**What to do:** Return only the lines of the data below from the line with "Privacy Policy" up to and including the line with "popularity among both", exactly as written, with the pictures omitted.

**The input:**
════

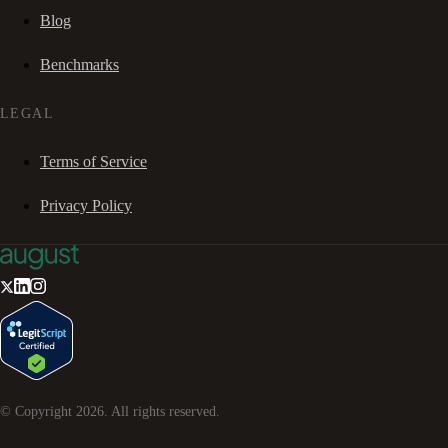
Blog
Benchmarks
LEGAL
Terms of Service
Privacy Policy
© Copyright
2026
. All rights reserved.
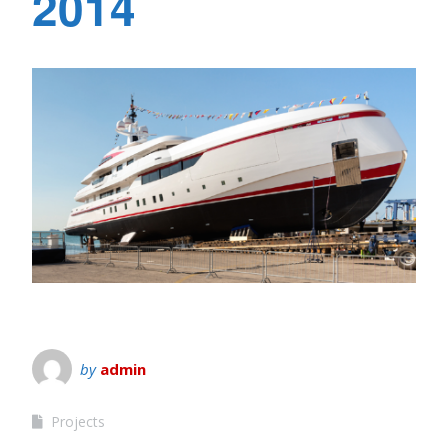
2014
by
admin
Projects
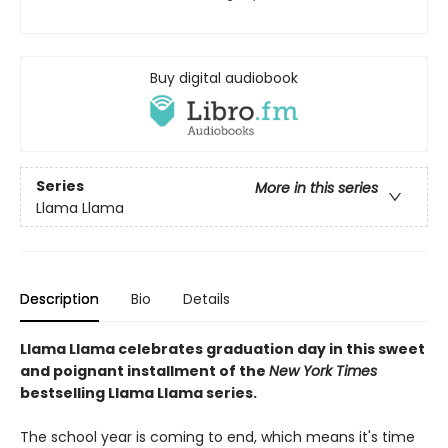
Buy digital audiobook
Series
More in this series
Llama Llama
Description
Bio
Details
Llama Llama celebrates graduation day in this sweet
and poignant installment of the
New York Times
bestselling Llama Llama series.
The school year is coming to end, which means it's time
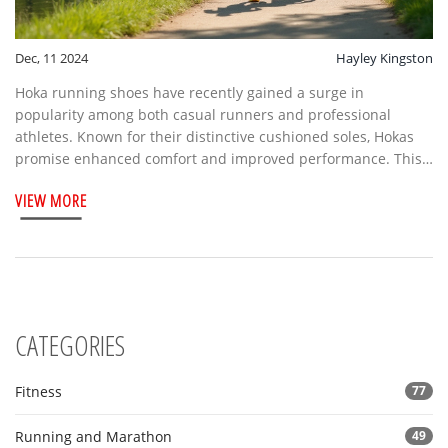
Dec, 11 2024
Hayley Kingston
Hoka running shoes have recently gained a surge in
popularity among both casual runners and professional
athletes. Known for their distinctive cushioned soles, Hokas
promise enhanced comfort and improved performance. This
article explores the reasons behind this trend, looking at
VIEW MORE
features, endorsements, and the growing community of Hoka
enthusiasts. With insights into what makes these shoes stand
out, you’ll see why so many have made the switch.
CATEGORIES
Fitness
77
Running and Marathon
49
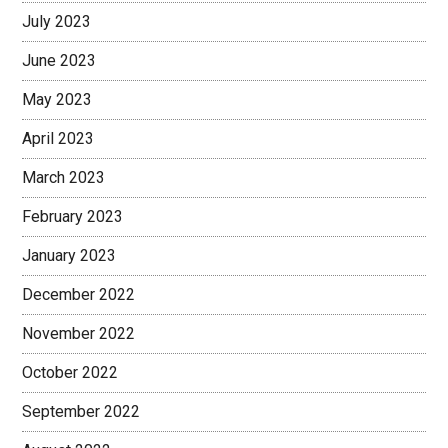
July 2023
June 2023
May 2023
April 2023
March 2023
February 2023
January 2023
December 2022
November 2022
October 2022
September 2022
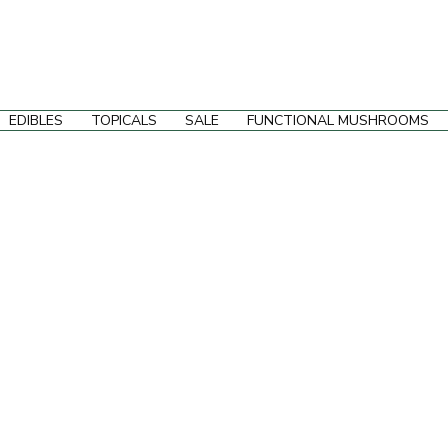
EDIBLES
TOPICALS
SALE
FUNCTIONAL MUSHROOMS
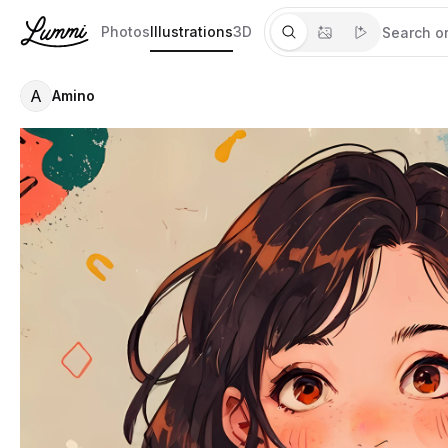
Photos
Illustrations
3D
A
Amino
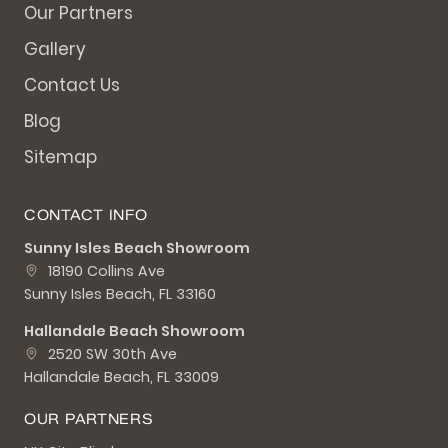
Our Partners
Gallery
Contact Us
Blog
Sitemap
CONTACT INFO
Sunny Isles Beach Showroom
18190 Collins Ave
Sunny Isles Beach, FL 33160
Hallandale Beach Showroom
2520 SW 30th Ave
Hallandale Beach, FL 33009
OUR PARTNERS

════

**Task output:**
Privacy Policy
© Copyright
2026
. All rights reserved.
2014
by
admin
Projects
Buy digital audiobook
Series
More in this series
Llama Llama
Description
Bio
Details
Llama Llama celebrates graduation day in this sweet
and poignant installment of the
New York Times
bestselling Llama Llama series.
The school year is coming to end, which means it's time
Dec, 11 2024
Hayley Kingston
Hoka running shoes have recently gained a surge in
popularity among both casual runners and professional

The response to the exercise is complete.